>>>>

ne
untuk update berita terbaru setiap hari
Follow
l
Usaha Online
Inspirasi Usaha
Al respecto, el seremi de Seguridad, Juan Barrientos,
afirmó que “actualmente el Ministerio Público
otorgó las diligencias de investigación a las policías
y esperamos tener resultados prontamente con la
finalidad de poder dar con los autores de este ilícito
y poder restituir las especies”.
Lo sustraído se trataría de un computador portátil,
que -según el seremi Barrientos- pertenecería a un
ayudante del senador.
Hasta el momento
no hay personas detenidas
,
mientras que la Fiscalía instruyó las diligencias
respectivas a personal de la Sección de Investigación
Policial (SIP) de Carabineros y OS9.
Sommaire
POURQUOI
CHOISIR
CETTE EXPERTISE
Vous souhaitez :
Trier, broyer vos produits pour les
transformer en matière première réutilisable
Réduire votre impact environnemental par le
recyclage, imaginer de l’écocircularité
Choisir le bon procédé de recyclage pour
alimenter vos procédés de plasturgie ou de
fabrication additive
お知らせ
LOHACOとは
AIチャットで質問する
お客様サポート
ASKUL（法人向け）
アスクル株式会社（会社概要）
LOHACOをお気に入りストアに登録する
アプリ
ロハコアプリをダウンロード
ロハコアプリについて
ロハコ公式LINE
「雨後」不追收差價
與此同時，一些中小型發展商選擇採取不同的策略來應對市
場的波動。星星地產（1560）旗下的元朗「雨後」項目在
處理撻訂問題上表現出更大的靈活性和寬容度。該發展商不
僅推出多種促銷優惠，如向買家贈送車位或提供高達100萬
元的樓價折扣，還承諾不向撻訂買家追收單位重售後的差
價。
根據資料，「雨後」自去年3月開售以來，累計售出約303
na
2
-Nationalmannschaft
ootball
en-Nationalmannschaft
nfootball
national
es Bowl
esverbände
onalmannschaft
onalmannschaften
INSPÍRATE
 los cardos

<<<<

What is being asked: If a line of the listing above contains "recyclage", pick it out and copy it.

Result of the exercise:
recyclage, imaginer de l’écocircularité
Choisir le bon procédé de recyclage pour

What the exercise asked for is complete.